* **ABOUT THIS EXERCISE**
Return each line of the records holding the string "JEAN".

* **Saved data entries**
Content starts

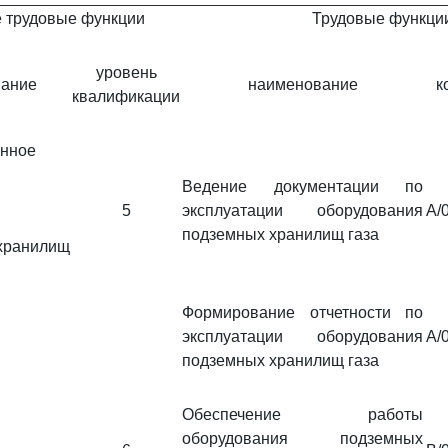
 трудовые функции
Трудовые функци
уровень
ание
наименование
к
квалификации
онное
Ведение документации по
5
эксплуатации оборудования
A/
подземных хранилищ газа
хранилищ
Формирование отчетности по
эксплуатации оборудования
A/
подземных хранилищ газа
Обеспечение работы
оборудования подземных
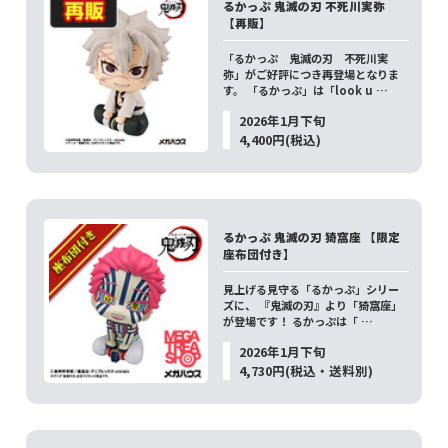
るかっぷ 鬼滅の刃 不死川実弥
【再販】
「るかっぷ 鬼滅の刃 不死川実
弥」がご好評につき再登場となりま
す。 「るかっぷ」は「look u …
2026年1月下旬
4,400円(税込)
るかっぷ 鬼滅の刃 猗窩座 【限定
座布団付き】
見上げる見守る「るかっぷ」シリー
ズに、 『鬼滅の刃』より「猗窩座」
が登場です！ るかっぷは「 …
2026年1月下旬
4,730円(税込・送料別)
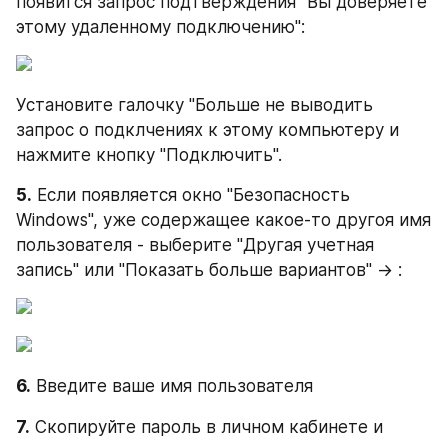
появится запрос подтверждения "Вы доверяете 
этому удаленному подключению":
Установите галочку "Больше не выводить 
запрос о подклчениях к этому компьютеру и 
нажмите кнопку "Подключить".
5.
 Если появляется окно "Безопасность 
Windows", уже содержащее какое-то другоя имя 
пользователя - выберите "Другая учетная 
запись" или "Показать больше вариантов" -> :
6.
 Введите ваше имя пользователя
7.
 Скопируйте пароль в личном кабинете и 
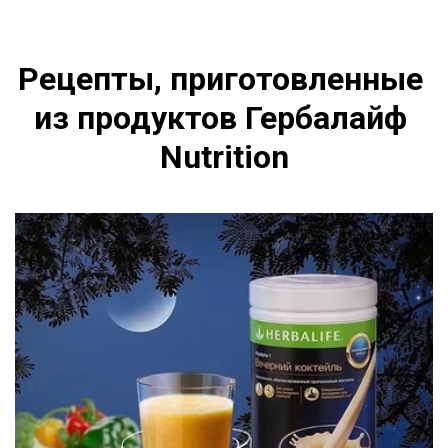
Рецепты, приготовленные 
из продуктов Гербалайф 
Nutrition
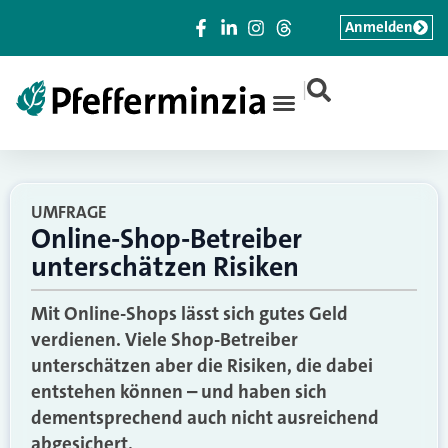
Anmelden
|
UMFRAGE
Online-Shop-Betreiber
unterschätzen Risiken
Mit Online-Shops lässt sich gutes Geld
verdienen. Viele Shop-Betreiber
unterschätzen aber die Risiken, die dabei
entstehen können – und haben sich
dementsprechend auch nicht ausreichend
abgesichert.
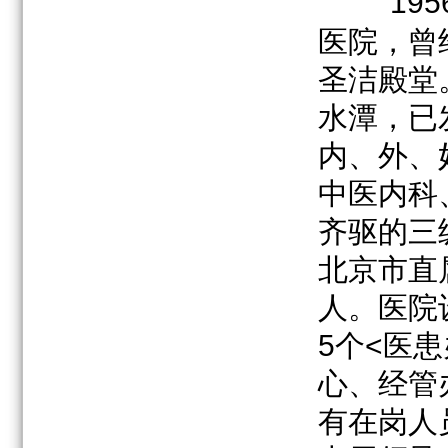
19
医院，曾
圣洁殿堂
水潭，已
内、外、
中医内科
齐驱的三
北京市直
人。医院
5个<医
心、经管
有在岗人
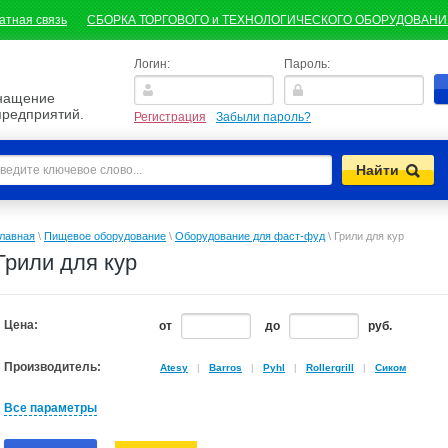
атная связь
СБОРКА ТОРГОВОГО и ТЕХНОЛОГИЧЕСКОГО ОБОРУДОВАН
Логин:
Пароль:
снащение
предприятий.
Регистрация
Забыли пароль?
лавная
\
Пищевое оборудование
\
Оборудование для фаст-фуд
\
Грили для кур
Грили для кур
Цена:
от
до
руб.
Производитель:
Atesy
|
Barros
|
Pyhl
|
Rollergrill
|
Сиком
Все параметры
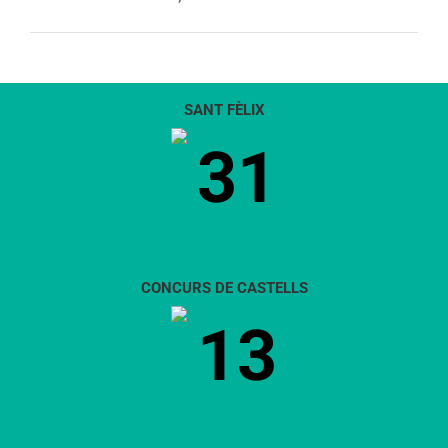
SANT FÈLIX
31
CONCURS DE CASTELLS
13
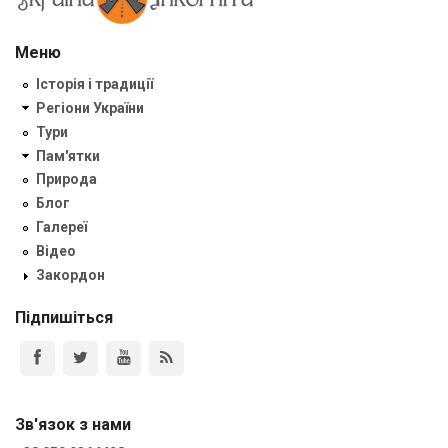
Меню
Історія і традиції
Регіони України
Тури
Пам'ятки
Природа
Блог
Галереї
Відео
Закордон
Підпишіться
Зв'язок з нами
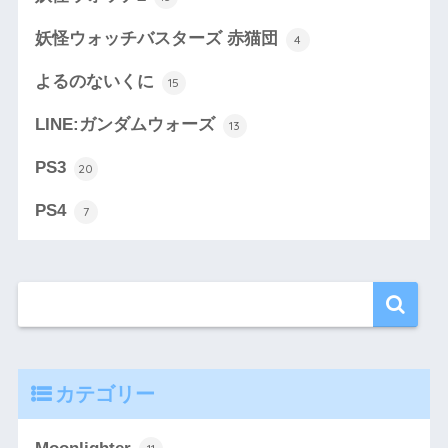
妖怪ウォッチバスターズ 赤猫団
4
よるのないくに
15
LINE:ガンダムウォーズ
13
PS3
20
PS4
7
カテゴリー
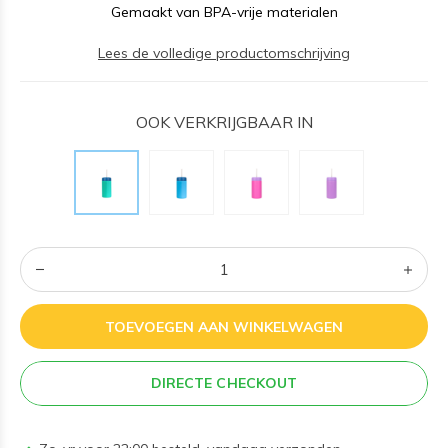
Gemaakt van BPA-vrije materialen
Lees de volledige productomschrijving
OOK VERKRIJGBAAR IN
TOEVOEGEN AAN WINKELWAGEN
DIRECTE CHECKOUT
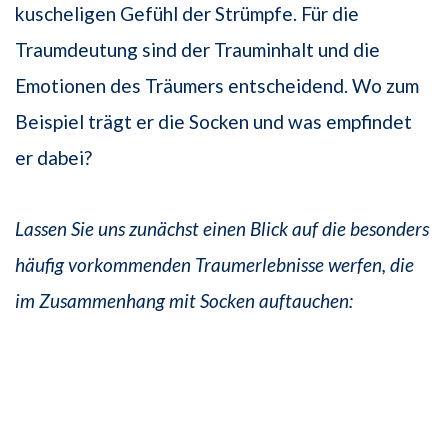
kuscheligen Gefühl der Strümpfe. Für die
Traumdeutung sind der Trauminhalt und die
Emotionen des Träumers entscheidend. Wo zum
Beispiel trägt er die Socken und was empfindet
er dabei?
Lassen Sie uns zunächst einen Blick auf die besonders
häufig vorkommenden Traumerlebnisse werfen, die
im Zusammenhang mit Socken auftauchen:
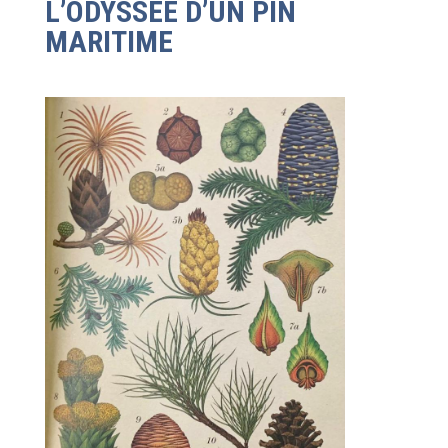
L’ODYSSÉE D’UN PIN
MARITIME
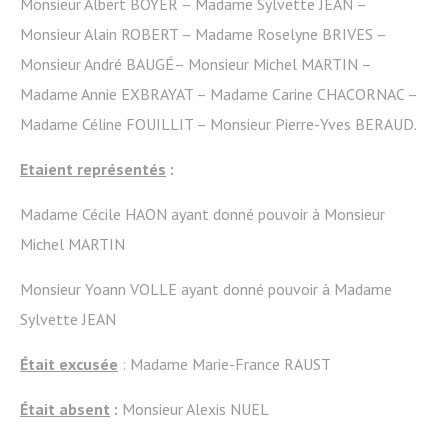
Monsieur Albert BOYER – Madame Sylvette JEAN –
Monsieur Alain ROBERT – Madame Roselyne BRIVES –
Monsieur André BAUGÉ– Monsieur Michel MARTIN –
Madame Annie EXBRAYAT – Madame Carine CHACORNAC –
Madame Céline FOUILLIT – Monsieur Pierre-Yves BERAUD.
Etaient représentés
:
Madame Cécile HAON ayant donné pouvoir à Monsieur
Michel MARTIN
Monsieur Yoann VOLLE ayant donné pouvoir à Madame
Sylvette JEAN
Était excusée
: Madame Marie-France RAUST
Était absent
:
Monsieur Alexis NUEL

Content ends

* **ANSWER TO THIS PROBLEM**
Monsieur Albert BOYER – Madame Sylvette JEAN –
Sylvette JEAN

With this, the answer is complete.